Une feuille de route pour la gare à 360 degrés
Cette délibération acte les transferts de propriété progressifs entre la SNCF, la Région et la Ville de Strasbourg jusqu’aux années 2050. Elle précise l’aménagement concerté de toute la zone autour de la gare, et notamment la zone au nord qui doit être progressivement réaménagée pour permettre d’ouvrir la gare vers un nouveau quartier, dédié aux activités culturelles, notamment nocturnes, et à l’économie solidaire. La délibération a été adoptée avec 44 voix pour, 9 élus de droite, du centre et socialistes ont voté contre.
Point final pour la rue Mélanie?
Les conseillers municipaux ont évoqué la rallonge de 150000 euros nécessaires pour terminer le réaménagement de la fin de la rue Mélanie, cette voie de la Robertsau qui mène au château de Pourtalès. Les élus de droite, du centre et socialistes, ont une nouvelle fois brocardé la municipalité pour avoir dépensé « un million d’euros pour 300 mètres », faire la guerre aux voitures et le tout, sans avoir emporté l’adhésion des riverains. Ces derniers sont particulièrement remontés après qu’un premier aménagement, avec des écluses, provoquait des bouchons aux moments de forte affluence. La municipalité a supprimé les écluses et les arbres pour repasser à deux voies, supprimant au passage les quelques places de stationnement.
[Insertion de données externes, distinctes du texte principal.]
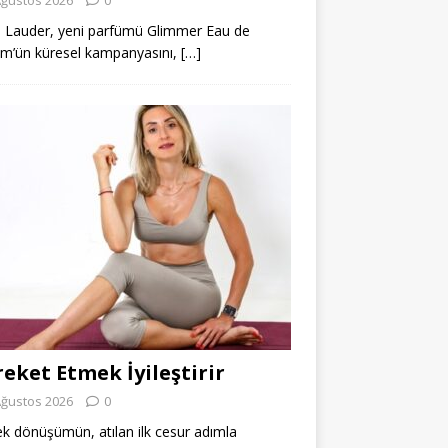
 Lauder, yeni parfümü Glimmer Eau de
m’ün küresel kampanyasını,
[…]
eket Etmek İyileştirir
Ağustos 2026
0
k dönüşümün, atılan ilk cesur adımla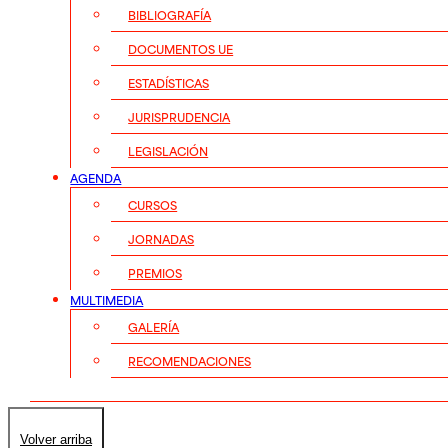
BIBLIOGRAFÍA
DOCUMENTOS UE
ESTADÍSTICAS
JURISPRUDENCIA
LEGISLACIÓN
AGENDA
CURSOS
JORNADAS
PREMIOS
MULTIMEDIA
GALERÍA
RECOMENDACIONES
Volver arriba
Nouvelle bronca des riverains mais la municipalité a fait valoir que la continuité cyclable devait permettre d’aller jusqu’au château et que les croisements au carrefour giratoire étaient très dangereux.
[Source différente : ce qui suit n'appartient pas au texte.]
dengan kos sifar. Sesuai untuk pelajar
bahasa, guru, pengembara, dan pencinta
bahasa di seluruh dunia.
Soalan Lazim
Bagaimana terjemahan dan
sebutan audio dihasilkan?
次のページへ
130 millions pour un bel opéra en 2033
Les conseillers municipaux ont adopté les choix de la municipalité pour l’opéra du Rhin (voir notre article dédié). Jeanne Barseghian a tranché pour rénover le bâtiment historique de fond en combles et déménager les spectacles au Palais des fêtes le temps des travaux. La facture devrait s’élever à plus de 130 millions d’euros. Jean-Philippe Vetter (Les Rép) a regretté la destruction de la salle à l’italienne, « cette salle magnifique dans laquelle je me rendais pour 5,5€ en étant étudiant. J’y vivais un moment extraordinaire même si je ne voyais rien, » a-t-il dit en sollicitant ses souvenirs. Anne Mistler, adjointe à la maire en charge de la culture, lui a répondu que d’autres étudiants avaient probablement été traumatisés par la même expérience. Pierre Jakubowicz (Horizon) s’est presque désolé d’avoir épousé les choix opérés par la municipalité tout au long des séances de travail. Une augmentation du prix des places est à craindre à la réouverture mais, assure Jeanne Barseghian, « il restera des places à des tarifs accessibles ».
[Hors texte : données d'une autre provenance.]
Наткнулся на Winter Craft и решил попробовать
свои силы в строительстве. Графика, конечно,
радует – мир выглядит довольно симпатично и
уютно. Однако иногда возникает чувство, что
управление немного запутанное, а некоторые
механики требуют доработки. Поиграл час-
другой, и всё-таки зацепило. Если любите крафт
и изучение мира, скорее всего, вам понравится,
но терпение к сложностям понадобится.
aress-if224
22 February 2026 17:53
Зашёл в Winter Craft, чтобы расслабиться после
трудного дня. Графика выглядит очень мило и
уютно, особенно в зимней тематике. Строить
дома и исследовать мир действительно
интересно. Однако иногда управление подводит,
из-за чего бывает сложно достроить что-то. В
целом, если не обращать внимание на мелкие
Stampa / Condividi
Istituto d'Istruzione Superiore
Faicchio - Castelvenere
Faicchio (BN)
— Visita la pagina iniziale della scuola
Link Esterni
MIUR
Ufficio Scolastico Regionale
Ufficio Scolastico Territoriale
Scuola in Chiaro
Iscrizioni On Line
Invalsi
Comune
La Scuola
Parmi les textes additionnels, une motion de soutien à Urgence Palestine et la Jeune Garde antifasciste, mouvements dissous par le ministre de l’Intérieur, présentée par la conseillère indépendante Soraya Ouldji, a été adoptée. Le texte soutenant la mobilisation citoyenne en Europe visant à interdire les thérapies de conversion, présenté par Pierre Jakubowicz et Rebecca Breitman, a également été adopté, ainsi que le soutien à la panthéonisation d’Adélaïde Hautval, médecin et résistante alsacienne. Le groupe des élus écologistes a présenté un texte pour réaffirmer l’engagement de Strasbourg « contre l’islamophobie, le racisme, l’antisémitisme et la xénophobie », qui a également été adopté.